Code Pink has repeatedly partnered with Quincy on several Asia-focused initiatives. In 2021, Code Pink teamed up with a coalition of similar organizations to lobby against U.S. policies intended to enable competition with China, as it did when it signed, among dozens of other groups, a letter drafted by then–Quincy Institute research fellow Rachel Odell urging lawmakers to tank legislation addressing Beijing’s threats. The letter warned that “a growing Cold War mentality” drives U.S. policy toward China and said that the “demonization” of China would fuel an arms race and violence against Asian Americans.
Odell later joined the State Department’s Bureau of Intelligence and Research, while another former Quincy fellow, Jessica Lee, was subsequently appointed to a political post within its Bureau of Legislative Affairs, where she coordinates the department’s engagement with Congress on the Indo-Pacific.
That cooperation continues to the present day.
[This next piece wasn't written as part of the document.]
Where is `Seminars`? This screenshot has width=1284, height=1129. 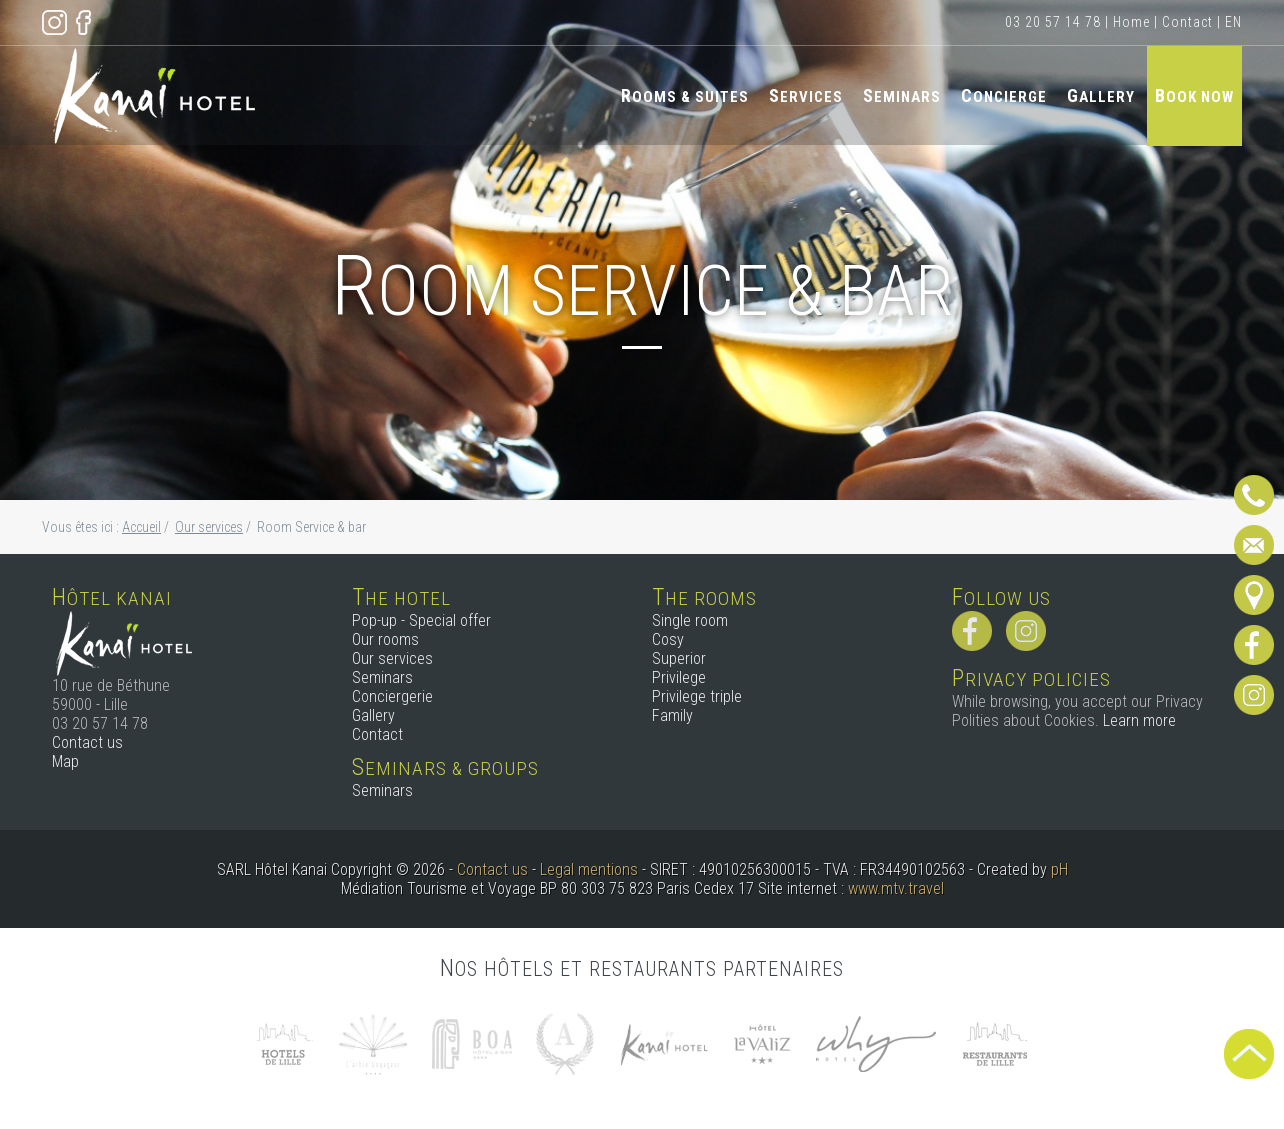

A Quincy fellow was slated to speak at a Code Pink panel in Chicago on Wednesday focused on fostering cooperation between the U.S. and China, but the event was postponed without explanation. A spokesperson for the Quincy Institute did not respond to a list of questions, including one about whether the cancellation was prompted by the New York Times’ reporting and whether Quincy was previously aware of Code Pink’s ties to the Chinese regime.